═══ EXERCISE INPUTS

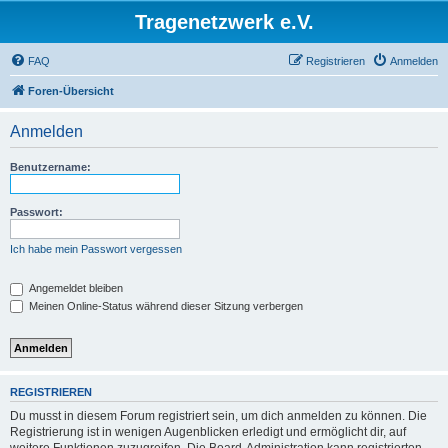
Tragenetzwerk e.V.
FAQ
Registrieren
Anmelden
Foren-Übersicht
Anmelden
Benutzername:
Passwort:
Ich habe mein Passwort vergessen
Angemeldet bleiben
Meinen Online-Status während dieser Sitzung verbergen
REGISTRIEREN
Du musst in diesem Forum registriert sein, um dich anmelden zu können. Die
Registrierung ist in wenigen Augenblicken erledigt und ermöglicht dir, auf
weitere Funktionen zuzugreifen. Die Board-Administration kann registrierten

══════
═══ EXERCISE INPUTS

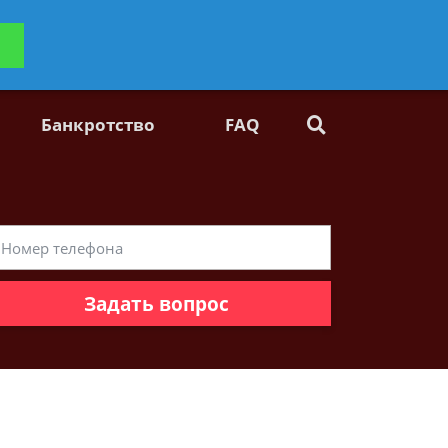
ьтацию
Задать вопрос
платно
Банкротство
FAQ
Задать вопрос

══════

WHAT YOU WILL DO:
Of all the entries above, output exactly the lines between the one holding "Ich habe mein Passwort vergessen" and the one holding "weitere Funktionen zuzugreifen.", inclusive.

ANSWER AREA:
Ich habe mein Passwort vergessen
Angemeldet bleiben
Meinen Online-Status während dieser Sitzung verbergen
REGISTRIEREN
Du musst in diesem Forum registriert sein, um dich anmelden zu können. Die
Registrierung ist in wenigen Augenblicken erledigt und ermöglicht dir, auf
weitere Funktionen zuzugreifen. Die Board-Administration kann registrierten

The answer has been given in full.